Marquee free agents … again

A lot of drivers had contracts that expired at the end of the 2020 season. And while the 2020 free agency process was relatively quiet, a few of those drivers signed one-year deals and are set to be free agents again after the season.

Brad Keselowski re-upped for one season at Team Penske while Alex Bowman’s contract with Hendrick Motorsports is for just one season. Matt DiBenedetto kept his ride with the Wood Brothers, but his extension with the Penske satellite team is also only through 2021. And same goes for Aric Almirola at Stewart-Haas Racing

What will the market look like as 2022 approaches? That’s hard to figure out, especially as the pandemic looms, teams spend to develop the new car and television ratings (hopefully for NASCAR’s sake) stay stable. The high-dollar driver salaries of the mid-2000s may never come back. But unless there are teams willing to spend to attract established Cup Series drivers, it’s hard for drivers with expiring contracts to improve their situations.

More changes to the schedule?

Is the 2021 schedule a jumping off point for more radical changes in the future?

NASCAR made its most significant changes to the Cup Series schedule ahead of 2021. The Cup Series now goes to tracks like Nashville Superspeedway and Circuit of the Americas in Austin while the Brickyard 400 on the Indianapolis oval has been ditched for a race on the Indianapolis road course.

Fans have been clamoring for more Cup Series road courses for some time.

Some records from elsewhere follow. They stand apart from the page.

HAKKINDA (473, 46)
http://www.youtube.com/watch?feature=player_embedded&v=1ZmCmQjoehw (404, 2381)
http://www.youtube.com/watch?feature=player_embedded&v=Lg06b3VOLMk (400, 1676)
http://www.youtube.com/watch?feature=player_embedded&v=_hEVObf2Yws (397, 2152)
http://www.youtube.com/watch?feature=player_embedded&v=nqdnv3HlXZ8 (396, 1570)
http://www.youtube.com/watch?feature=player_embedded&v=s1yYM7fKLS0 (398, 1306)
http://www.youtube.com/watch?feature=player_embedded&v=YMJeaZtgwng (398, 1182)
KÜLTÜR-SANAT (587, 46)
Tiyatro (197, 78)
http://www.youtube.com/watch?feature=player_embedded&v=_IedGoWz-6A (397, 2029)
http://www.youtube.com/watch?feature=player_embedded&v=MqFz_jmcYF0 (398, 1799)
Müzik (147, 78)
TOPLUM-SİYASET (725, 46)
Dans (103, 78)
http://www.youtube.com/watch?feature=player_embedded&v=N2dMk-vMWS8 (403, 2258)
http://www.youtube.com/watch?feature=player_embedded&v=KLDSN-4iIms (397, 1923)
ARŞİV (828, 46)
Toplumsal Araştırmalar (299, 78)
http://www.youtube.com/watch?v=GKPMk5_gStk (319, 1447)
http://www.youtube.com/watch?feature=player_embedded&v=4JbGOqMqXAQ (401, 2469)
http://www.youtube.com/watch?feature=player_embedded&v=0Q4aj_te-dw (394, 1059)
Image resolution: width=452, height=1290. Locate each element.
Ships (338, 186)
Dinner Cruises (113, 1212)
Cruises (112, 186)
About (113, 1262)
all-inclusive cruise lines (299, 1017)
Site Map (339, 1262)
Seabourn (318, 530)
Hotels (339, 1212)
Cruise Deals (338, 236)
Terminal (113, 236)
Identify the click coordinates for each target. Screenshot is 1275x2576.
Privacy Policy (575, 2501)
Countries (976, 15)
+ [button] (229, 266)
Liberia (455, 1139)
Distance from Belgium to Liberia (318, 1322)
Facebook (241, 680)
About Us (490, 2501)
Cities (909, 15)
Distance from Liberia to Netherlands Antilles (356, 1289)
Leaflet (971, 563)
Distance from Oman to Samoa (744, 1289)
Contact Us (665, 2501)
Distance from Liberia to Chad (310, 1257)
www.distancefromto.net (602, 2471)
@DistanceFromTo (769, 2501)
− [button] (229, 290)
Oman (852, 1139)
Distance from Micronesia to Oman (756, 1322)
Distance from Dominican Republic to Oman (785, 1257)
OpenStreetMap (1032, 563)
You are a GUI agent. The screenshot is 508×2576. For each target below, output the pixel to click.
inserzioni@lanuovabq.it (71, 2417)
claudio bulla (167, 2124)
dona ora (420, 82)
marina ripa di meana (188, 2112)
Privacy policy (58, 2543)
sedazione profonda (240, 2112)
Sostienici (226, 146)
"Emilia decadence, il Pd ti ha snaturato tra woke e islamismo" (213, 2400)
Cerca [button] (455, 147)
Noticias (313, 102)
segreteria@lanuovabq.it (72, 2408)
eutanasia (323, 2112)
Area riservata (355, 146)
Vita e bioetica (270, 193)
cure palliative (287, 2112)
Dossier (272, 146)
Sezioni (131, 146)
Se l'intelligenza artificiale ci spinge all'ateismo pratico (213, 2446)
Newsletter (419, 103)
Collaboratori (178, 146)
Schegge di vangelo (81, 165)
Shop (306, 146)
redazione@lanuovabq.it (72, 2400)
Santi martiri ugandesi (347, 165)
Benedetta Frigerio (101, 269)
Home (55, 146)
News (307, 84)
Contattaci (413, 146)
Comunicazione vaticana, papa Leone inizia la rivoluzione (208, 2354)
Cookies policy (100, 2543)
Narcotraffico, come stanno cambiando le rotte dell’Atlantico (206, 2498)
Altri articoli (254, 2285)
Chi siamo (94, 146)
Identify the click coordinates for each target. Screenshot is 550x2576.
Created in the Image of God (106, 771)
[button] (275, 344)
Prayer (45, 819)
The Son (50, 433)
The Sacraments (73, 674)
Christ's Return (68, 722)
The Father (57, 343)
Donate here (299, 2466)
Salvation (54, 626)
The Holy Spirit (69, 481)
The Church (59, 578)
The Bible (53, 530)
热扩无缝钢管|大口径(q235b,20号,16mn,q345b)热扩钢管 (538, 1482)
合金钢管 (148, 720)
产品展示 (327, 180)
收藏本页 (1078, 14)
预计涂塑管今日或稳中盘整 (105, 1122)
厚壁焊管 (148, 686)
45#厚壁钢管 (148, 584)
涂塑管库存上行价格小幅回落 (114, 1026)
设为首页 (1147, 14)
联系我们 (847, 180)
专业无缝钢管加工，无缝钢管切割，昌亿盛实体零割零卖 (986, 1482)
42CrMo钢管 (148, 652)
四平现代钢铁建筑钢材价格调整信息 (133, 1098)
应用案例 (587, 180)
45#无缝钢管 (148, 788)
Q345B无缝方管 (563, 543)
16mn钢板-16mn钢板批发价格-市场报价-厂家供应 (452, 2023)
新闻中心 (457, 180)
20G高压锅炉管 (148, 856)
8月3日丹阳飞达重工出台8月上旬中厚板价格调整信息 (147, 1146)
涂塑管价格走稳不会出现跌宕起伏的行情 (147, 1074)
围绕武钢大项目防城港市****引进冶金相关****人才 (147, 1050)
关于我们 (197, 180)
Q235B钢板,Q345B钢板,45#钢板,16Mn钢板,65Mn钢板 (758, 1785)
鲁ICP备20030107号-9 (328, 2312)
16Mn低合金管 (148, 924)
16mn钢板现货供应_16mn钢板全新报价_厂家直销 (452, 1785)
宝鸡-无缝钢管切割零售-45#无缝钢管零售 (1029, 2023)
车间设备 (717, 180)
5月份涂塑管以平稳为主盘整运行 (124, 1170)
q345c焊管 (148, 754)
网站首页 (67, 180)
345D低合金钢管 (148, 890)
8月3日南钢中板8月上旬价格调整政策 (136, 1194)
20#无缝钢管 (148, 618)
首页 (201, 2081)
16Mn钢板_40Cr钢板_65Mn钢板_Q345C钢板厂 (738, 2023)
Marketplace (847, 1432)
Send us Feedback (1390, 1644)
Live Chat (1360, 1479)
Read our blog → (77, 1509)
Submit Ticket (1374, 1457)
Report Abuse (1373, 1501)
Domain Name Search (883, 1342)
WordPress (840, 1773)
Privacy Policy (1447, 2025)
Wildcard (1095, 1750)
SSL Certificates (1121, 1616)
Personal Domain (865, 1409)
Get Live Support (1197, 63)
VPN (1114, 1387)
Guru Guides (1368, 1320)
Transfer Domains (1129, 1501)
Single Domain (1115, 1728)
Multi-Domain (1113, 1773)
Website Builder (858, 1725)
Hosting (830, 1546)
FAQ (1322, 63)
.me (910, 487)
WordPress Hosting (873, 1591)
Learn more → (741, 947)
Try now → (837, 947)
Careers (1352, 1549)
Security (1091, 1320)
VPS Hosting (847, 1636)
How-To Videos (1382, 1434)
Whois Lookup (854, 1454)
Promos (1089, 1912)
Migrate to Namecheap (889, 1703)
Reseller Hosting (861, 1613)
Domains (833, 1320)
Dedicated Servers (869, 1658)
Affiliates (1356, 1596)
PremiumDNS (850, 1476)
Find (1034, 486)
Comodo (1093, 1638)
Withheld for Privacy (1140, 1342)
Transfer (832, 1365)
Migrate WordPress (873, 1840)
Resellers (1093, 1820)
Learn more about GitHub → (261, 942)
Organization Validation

And with the substitution of the Daytona road course for Auto Club Speedway as a temporary 2021 fill-in, seven of the 36 points races on the Cup schedule are at road courses.

Will NASCAR continue to have more than a handful of road courses going forward? Will it add more short tracks? With the introduction of dirt at Bristol for the spring race, there are just five paved tracks under a mile on the Cup Series schedule in 2021. If road courses were the big addition to the 2021 schedule, short tracks should be the next addition in 2022.